Obama's proposals would force banks to make even MORE risky loans to low-income people. Even liberal newspapers like the Village Voice have admitted that "affordable housing" mandates are a key reason for the housing crisis and the massive number of defaulting borrowers.
But Obama plans to create a new "Consumer Financial Protection Agency" to stringently enforce Community Reinvestment Act regulations that require banks to make loans to low-income borrowers. Banks make pay-offs to left-wing "fair housing" groups to avoid charges that they have violated the CRA. Obama once represented ACORN, which pressures banks to make risky loans. Obama's white paper complains that existing agencies do not enforce low-income lending requirements zealously enough because they have a "primary mission . . . to ensure that financial institutions act prudently.” (Pg. 54).
Obama's demand for more low-income loans ignores the lessons of history. The current mortgage crisis came about in large part because of Clinton-era government pressure on lenders to make risky loans in order to make homeownership more affordable for lower-income Americans and those with a poor credit history, the DC Examiner notes. "Those steps encouraged riskier mortgage lending by minimizing the role of credit histories in lending decisions, loosening required debt-to-equity ratios to allow borrowers to make small or even no down payments at all, and encouraging lenders to use floating or adjustable interest-rate mortgages, including those with low 'teasers.'"
The liberal Village Voice previously chronicled how Clinton Administration housing secretary Andrew Cuomo helped spawn the mortgage crisis through his pressure on lenders to promote affordable housing and diversity. "Andrew Cuomo, the youngest Housing and Urban Development secretary in history, made a series of decisions between 1997 and 2001 that gave birth to the country's current crisis. He took actions that—in combination with many other factors—helped plunge Fannie and Freddie into the subprime markets without putting in place the means to monitor their increasingly risky investments. He turned the Federal Housing Administration mortgage program into a sweetheart lender with sky-high loan ceilings and no money down . . . Three to four million families are now facing foreclosure, and Cuomo is one of the reasons why." (See Wayne Barrett, "Andrew Cuomo and Fannie and Freddie: How the Youngest Housing and Urban Development Secretary in History Gave Birth to the Mortgage Crisis," Village Voice, August 5, 2008).

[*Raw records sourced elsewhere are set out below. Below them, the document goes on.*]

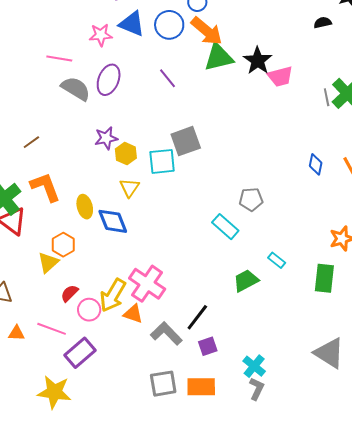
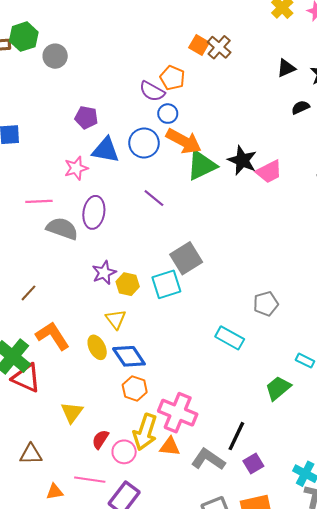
yellow triangle: (129, 188) -> (116, 319), moved
cyan rectangle: (225, 227) -> (230, 338), moved
orange hexagon: (63, 245) -> (135, 389), moved

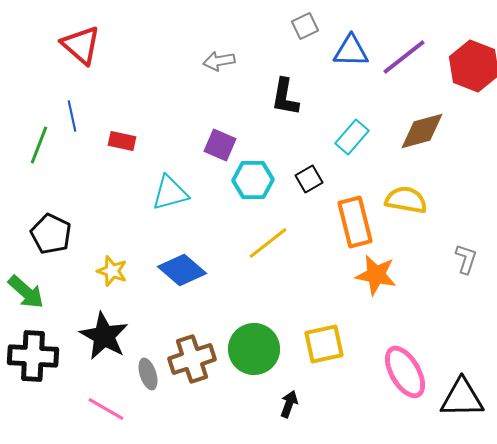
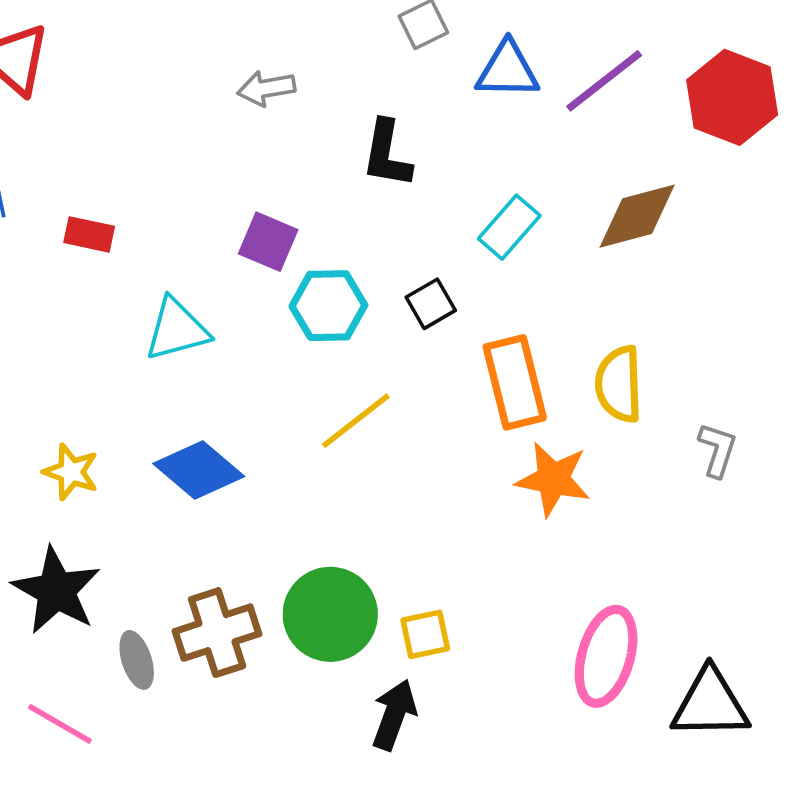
yellow semicircle: (406, 200) -> (619, 384), moved, turned -102
yellow square: (324, 344) -> (425, 634), moved, size x0.7
pink ellipse: (405, 372) -> (606, 656), turned 46
black arrow: (289, 404) -> (394, 715), size x1.4

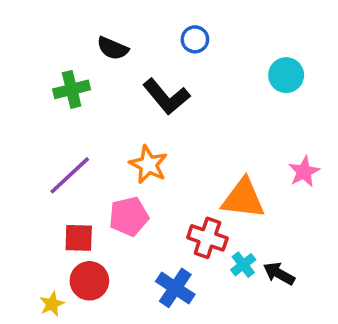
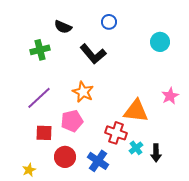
black arrow: (279, 274) -> (156, 153), turned -120
red circle: (89, 281) -> (65, 157), moved

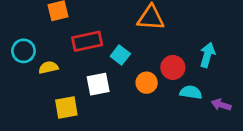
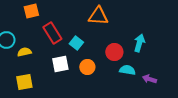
red rectangle: (87, 41) -> (52, 33), turned 70
orange circle: (147, 83) -> (87, 67), moved
yellow square: (66, 108) -> (24, 82), moved

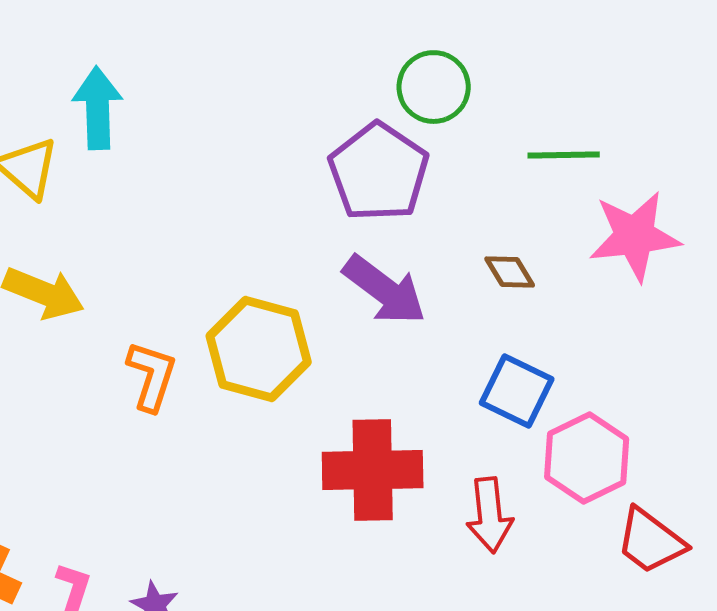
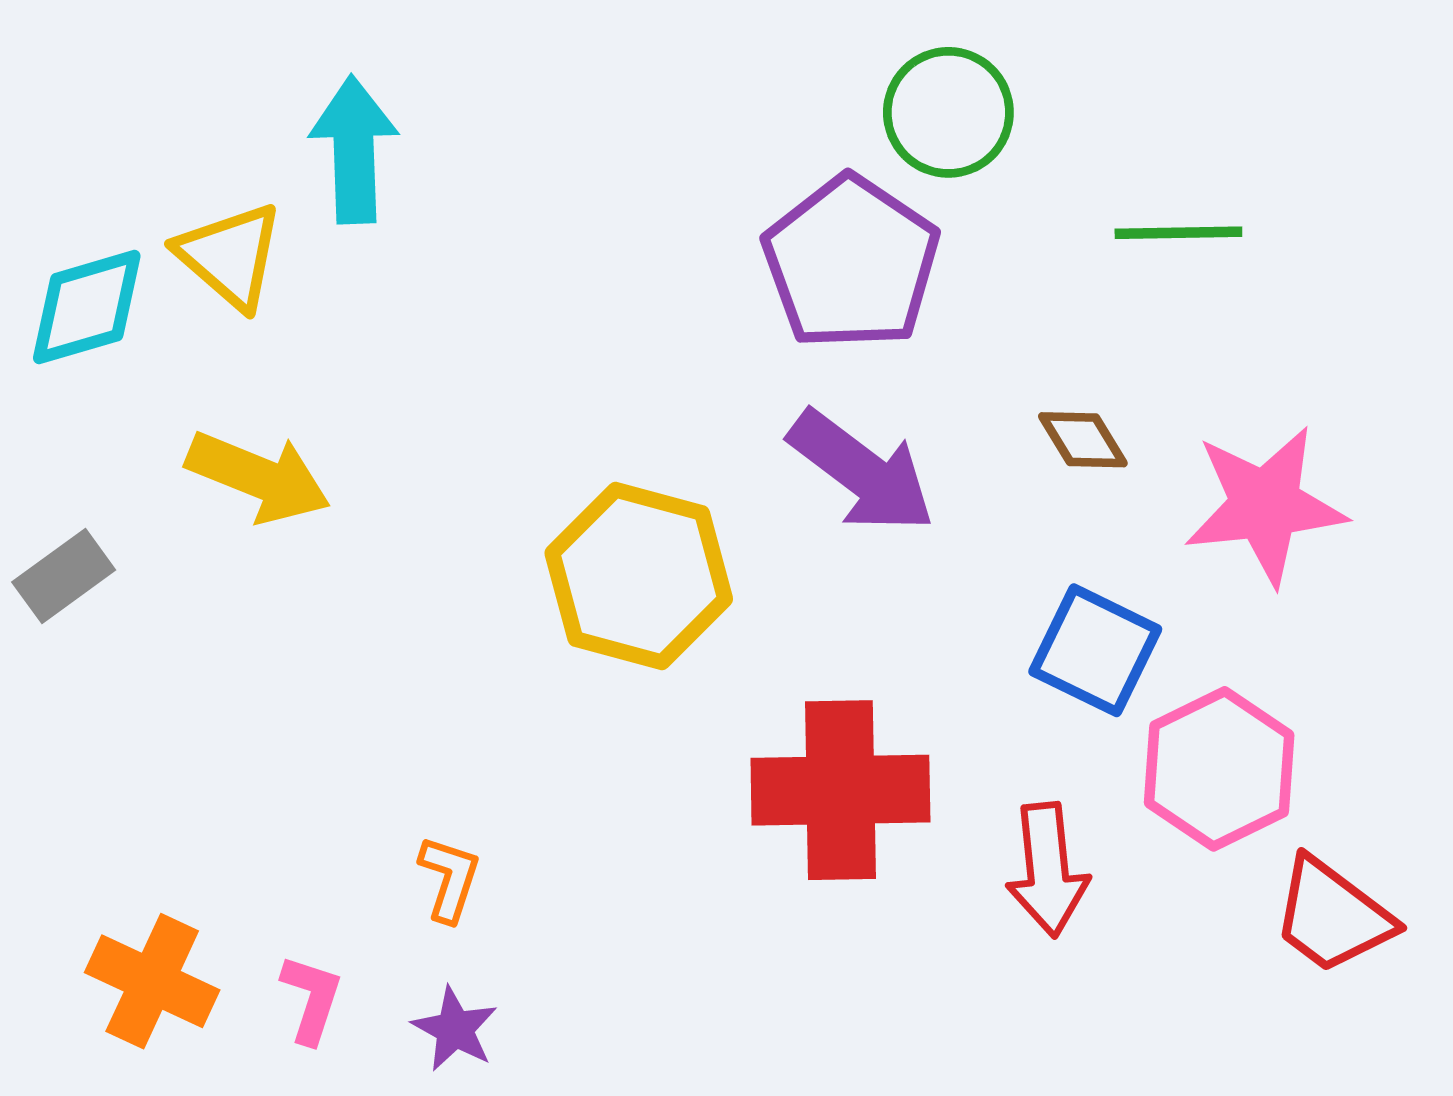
pink star: (635, 236) -> (1265, 505), moved
orange L-shape: (152, 376) -> (449, 879), moved, size x0.7

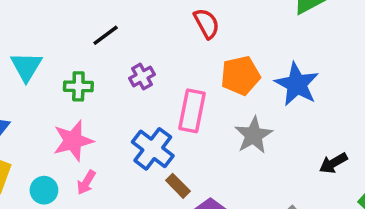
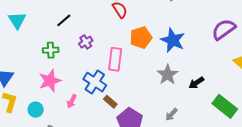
cyan triangle: (26, 66) -> (17, 20), moved
gray star: (254, 135) -> (168, 75), moved
pink arrow: (86, 182) -> (72, 101), moved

In drafting his financial regulation proposals, Obama has turned to Barney Frank and Chris Dodd, lawmakers who are among those most culpable in spawning the financial crisis. The New York Times reports that "the plan is largely the product of extensive conversations between senior administration officials and top Democratic lawmakers — primarily Representative Barney Frank of Massachusetts and Senator Christopher J. Dodd of Connecticut." Frank and Dodd were the lawmakers who defeated reform proposals to rein in the government-sponsored mortgage giants, Fannie Mae and Freddie Mac, which later had to be bailed out for hundreds of billions of dollars. Fannie Mae killed reform proposals by paying off liberal lawmakers and bullying critics. Dodd recently attracted criticism for financial and ethical lapses.

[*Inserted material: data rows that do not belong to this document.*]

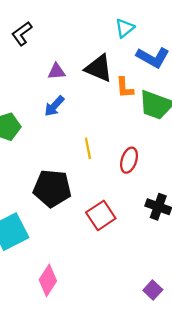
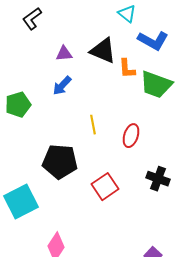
cyan triangle: (125, 28) -> (127, 14), turned -42

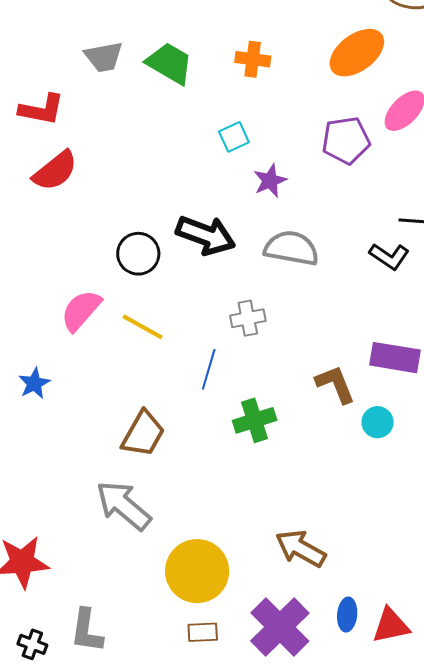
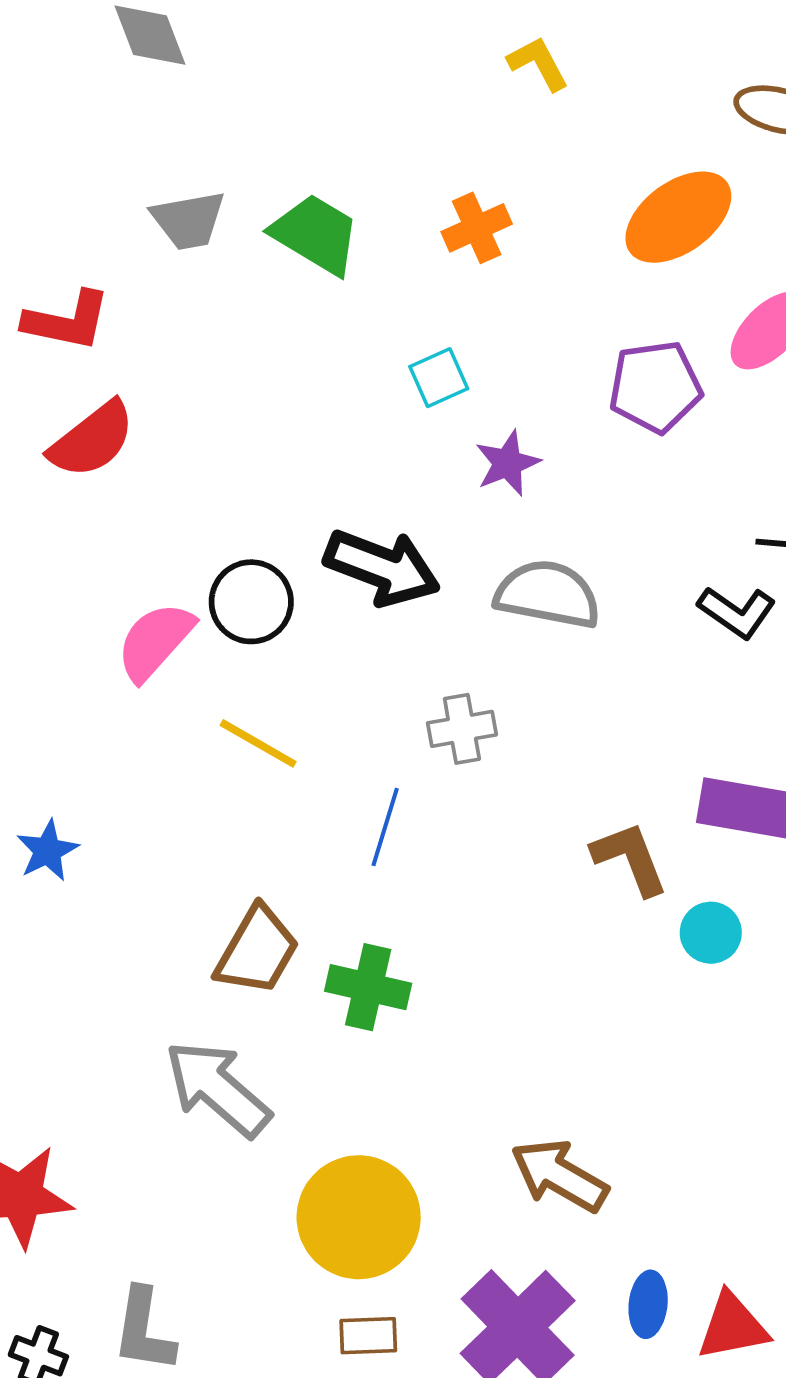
orange cross: (253, 59) -> (477, 228), turned -32
pink semicircle: (81, 310) -> (155, 641), moved
green cross: (255, 420) -> (368, 987), moved, turned 30

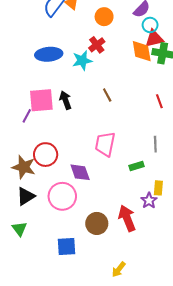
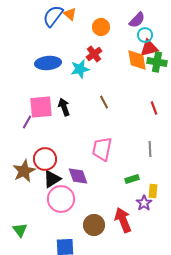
green rectangle: (136, 166) -> (132, 179), moved
brown star: (24, 167) -> (24, 171), turned 30
black triangle: (26, 196) -> (52, 179), moved

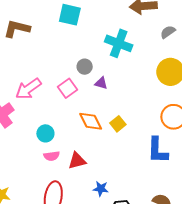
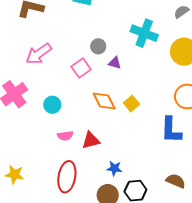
cyan cross: (119, 43) -> (144, 33), moved
pink arrow: (28, 89) -> (39, 54), moved
cyan circle: (45, 133) -> (52, 105), moved

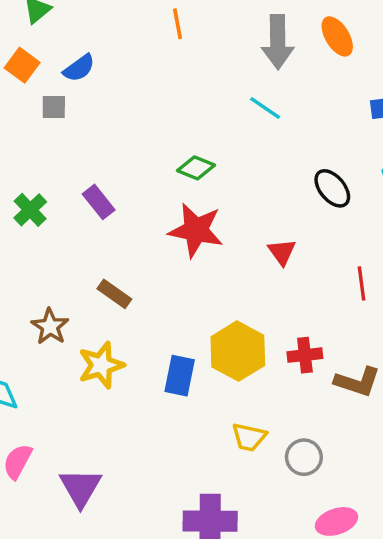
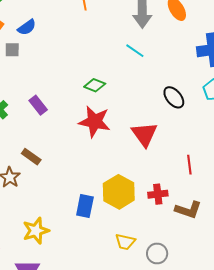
red triangle: (282, 252) -> (144, 134), size x1.6
red line: (361, 283) -> (189, 165), moved
brown rectangle: (114, 294) -> (31, 157), moved
yellow star: (101, 365) -> (36, 231), moved

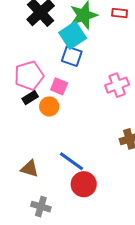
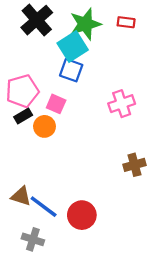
blue line: (72, 161) -> (44, 207), moved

Liberal lawmakers have long pressured financial institutions to promote risky low-income loans, to a degree that even Fannie Mae and Freddie Mac eventually found unreasonable. For example, the New York Times reported that "a high-ranking Democrat telephoned executives and screamed at them to purchase more loans from low-income borrowers, according to a Congressional source." The executives of Fannie Mae and Freddie Mac "eventually yielded to those pressures, effectively wagering that if things got too bad, the government would bail them out."

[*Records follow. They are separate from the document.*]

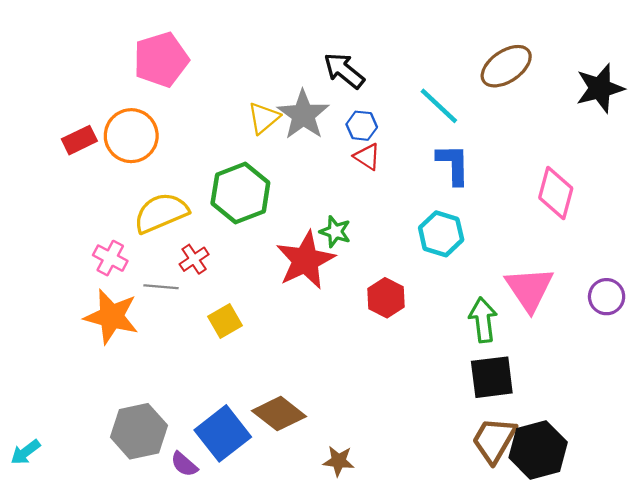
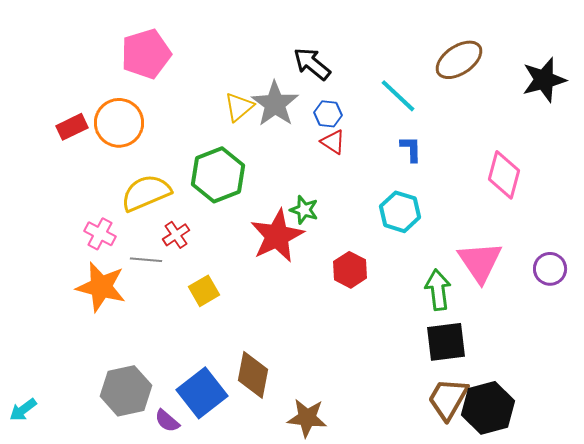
blue L-shape: (453, 164) -> (411, 149), size x0.7
brown diamond: (279, 414) -> (253, 375), turned 63
brown star: (339, 461) -> (307, 418), size x1.4

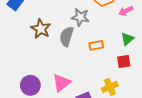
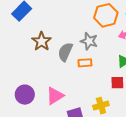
gray star: (80, 17) -> (89, 41), moved
orange rectangle: (96, 45) -> (85, 63), moved

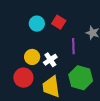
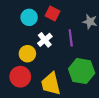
white cross: (50, 60) -> (45, 40), moved

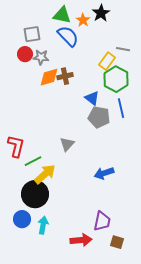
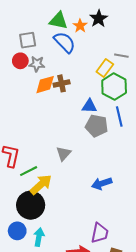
blue triangle: (92, 98) -> (89, 106), turned -35

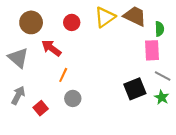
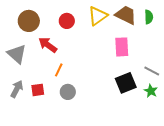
green semicircle: (159, 29) -> (149, 17), moved
pink rectangle: (152, 50) -> (122, 47), moved
red square: (41, 108) -> (38, 90), moved, turned 32

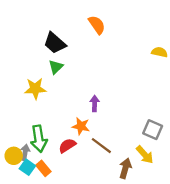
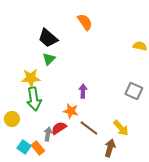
gray square: (153, 130) -> (134, 91), moved
green arrow: (39, 139) -> (34, 99), moved
gray arrow: (25, 152) -> (48, 134), moved
yellow arrow: (145, 155) -> (121, 128), moved
yellow circle: (14, 156) -> (12, 119), moved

As a Washington Post story shows, the high-risk loans that led to the mortgage crisis were often the product of regulatory pressure. Even after banking officials "warned that subprime lenders were saddling borrowers with mortgages they could not afford, the U.S. Department of Housing and Urban Development helped fuel more of that risky lending. Eager to put more low-income and minority families into their own homes, the agency required that two government-chartered mortgage finance firms purchase far more 'affordable' loans made to these borrowers."